Work to complete:
Set down exactly the entries below, beginning at their first line and ending at the line with "Non ci sono file associati a questo prodotto.".

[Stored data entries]
Content starts
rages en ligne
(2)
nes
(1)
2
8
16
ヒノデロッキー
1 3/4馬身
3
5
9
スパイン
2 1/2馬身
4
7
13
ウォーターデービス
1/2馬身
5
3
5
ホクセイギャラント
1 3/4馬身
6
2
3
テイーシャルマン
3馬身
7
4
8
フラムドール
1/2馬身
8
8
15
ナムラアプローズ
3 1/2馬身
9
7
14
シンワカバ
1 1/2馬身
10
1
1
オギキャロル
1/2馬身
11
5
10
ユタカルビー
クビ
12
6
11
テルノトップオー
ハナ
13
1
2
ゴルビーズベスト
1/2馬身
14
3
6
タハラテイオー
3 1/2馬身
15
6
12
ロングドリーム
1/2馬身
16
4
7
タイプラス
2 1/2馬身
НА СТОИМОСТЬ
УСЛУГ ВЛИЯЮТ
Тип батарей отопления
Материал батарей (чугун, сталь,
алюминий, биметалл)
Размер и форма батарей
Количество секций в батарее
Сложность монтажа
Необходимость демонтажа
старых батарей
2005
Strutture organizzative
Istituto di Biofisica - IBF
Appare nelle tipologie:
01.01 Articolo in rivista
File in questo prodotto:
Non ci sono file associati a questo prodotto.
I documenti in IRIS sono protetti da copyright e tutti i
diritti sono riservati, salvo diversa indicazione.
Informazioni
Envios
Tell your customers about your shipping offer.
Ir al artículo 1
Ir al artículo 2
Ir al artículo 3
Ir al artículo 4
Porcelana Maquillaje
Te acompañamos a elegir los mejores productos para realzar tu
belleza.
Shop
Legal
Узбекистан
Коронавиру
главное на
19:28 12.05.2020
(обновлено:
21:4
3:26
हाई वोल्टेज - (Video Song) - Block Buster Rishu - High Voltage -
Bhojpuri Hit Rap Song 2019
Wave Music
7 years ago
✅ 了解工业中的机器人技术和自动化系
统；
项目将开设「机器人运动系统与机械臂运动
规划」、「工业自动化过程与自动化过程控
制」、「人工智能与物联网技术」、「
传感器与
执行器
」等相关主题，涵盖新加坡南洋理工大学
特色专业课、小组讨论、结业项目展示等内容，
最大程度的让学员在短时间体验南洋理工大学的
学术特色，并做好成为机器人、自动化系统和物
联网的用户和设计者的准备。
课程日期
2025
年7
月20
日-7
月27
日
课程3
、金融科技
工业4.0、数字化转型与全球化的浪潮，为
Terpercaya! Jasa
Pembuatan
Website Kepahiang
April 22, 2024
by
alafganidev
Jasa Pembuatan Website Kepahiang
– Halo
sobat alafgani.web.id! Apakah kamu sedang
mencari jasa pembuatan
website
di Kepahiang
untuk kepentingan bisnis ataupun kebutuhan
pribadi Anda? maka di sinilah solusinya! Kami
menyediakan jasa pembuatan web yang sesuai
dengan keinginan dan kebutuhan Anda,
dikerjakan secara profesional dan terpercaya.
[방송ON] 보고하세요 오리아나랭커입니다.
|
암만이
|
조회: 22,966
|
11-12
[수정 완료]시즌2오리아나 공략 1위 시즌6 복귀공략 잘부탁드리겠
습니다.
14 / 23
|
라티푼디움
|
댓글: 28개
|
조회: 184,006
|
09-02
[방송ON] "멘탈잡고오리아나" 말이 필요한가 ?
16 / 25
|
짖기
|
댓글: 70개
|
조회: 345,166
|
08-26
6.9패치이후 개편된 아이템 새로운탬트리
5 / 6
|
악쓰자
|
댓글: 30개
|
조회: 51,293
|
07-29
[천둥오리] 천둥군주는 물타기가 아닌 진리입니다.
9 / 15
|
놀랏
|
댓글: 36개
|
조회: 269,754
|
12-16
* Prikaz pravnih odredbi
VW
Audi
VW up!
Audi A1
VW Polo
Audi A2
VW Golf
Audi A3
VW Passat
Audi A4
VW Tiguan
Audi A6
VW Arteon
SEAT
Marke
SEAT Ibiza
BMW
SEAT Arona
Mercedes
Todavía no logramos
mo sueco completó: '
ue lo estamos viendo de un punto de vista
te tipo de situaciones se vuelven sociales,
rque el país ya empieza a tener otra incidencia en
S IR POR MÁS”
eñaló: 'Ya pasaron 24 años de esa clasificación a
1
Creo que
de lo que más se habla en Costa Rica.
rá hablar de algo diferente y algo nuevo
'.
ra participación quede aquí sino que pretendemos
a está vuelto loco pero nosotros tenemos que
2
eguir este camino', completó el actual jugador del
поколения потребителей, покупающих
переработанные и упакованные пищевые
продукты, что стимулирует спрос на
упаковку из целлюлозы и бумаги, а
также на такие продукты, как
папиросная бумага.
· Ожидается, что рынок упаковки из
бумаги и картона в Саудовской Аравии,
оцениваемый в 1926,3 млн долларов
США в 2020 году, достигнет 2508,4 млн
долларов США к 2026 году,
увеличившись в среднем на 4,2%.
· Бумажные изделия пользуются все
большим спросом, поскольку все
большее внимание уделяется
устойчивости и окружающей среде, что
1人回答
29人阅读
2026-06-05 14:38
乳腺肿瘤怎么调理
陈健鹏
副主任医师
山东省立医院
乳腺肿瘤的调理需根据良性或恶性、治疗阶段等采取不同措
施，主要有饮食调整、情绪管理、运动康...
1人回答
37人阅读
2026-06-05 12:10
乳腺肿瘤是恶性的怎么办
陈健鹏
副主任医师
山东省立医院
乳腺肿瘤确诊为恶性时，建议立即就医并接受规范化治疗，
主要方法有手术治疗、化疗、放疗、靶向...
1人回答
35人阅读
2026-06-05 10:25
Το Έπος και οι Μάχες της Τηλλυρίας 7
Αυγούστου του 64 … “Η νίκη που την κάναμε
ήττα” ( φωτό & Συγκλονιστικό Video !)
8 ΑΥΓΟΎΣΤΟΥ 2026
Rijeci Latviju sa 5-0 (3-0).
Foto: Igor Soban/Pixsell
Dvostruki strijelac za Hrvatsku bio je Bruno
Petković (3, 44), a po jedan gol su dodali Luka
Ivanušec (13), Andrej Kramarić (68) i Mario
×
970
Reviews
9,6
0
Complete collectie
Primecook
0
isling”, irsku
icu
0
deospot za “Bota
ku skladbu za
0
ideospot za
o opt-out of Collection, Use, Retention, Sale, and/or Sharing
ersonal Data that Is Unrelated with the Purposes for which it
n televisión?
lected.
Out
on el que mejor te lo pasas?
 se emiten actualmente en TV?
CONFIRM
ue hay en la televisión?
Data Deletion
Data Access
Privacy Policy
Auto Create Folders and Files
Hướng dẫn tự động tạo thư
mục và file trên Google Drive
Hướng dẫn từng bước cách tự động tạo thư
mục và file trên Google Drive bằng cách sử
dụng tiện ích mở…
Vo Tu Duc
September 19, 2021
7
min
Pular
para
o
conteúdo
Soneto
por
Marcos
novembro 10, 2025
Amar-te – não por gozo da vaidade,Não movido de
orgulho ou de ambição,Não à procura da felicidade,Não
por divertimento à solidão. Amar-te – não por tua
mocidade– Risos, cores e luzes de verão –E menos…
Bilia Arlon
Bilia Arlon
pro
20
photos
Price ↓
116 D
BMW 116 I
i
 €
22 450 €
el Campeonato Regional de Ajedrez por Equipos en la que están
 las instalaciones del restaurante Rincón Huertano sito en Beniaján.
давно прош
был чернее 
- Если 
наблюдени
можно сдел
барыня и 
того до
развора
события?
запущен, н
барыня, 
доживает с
Content ends
Result for this exercise:
rages en ligne
(2)
nes
(1)
2
8
16
ヒノデロッキー
1 3/4馬身
3
5
9
スパイン
2 1/2馬身
4
7
13
ウォーターデービス
1/2馬身
5
3
5
ホクセイギャラント
1 3/4馬身
6
2
3
テイーシャルマン
3馬身
7
4
8
フラムドール
1/2馬身
8
8
15
ナムラアプローズ
3 1/2馬身
9
7
14
シンワカバ
1 1/2馬身
10
1
1
オギキャロル
1/2馬身
11
5
10
ユタカルビー
クビ
12
6
11
テルノトップオー
ハナ
13
1
2
ゴルビーズベスト
1/2馬身
14
3
6
タハラテイオー
3 1/2馬身
15
6
12
ロングドリーム
1/2馬身
16
4
7
タイプラス
2 1/2馬身
НА СТОИМОСТЬ
УСЛУГ ВЛИЯЮТ
Тип батарей отопления
Материал батарей (чугун, сталь,
алюминий, биметалл)
Размер и форма батарей
Количество секций в батарее
Сложность монтажа
Необходимость демонтажа
старых батарей
2005
Strutture organizzative
Istituto di Biofisica - IBF
Appare nelle tipologie:
01.01 Articolo in rivista
File in questo prodotto:
Non ci sono file associati a questo prodotto.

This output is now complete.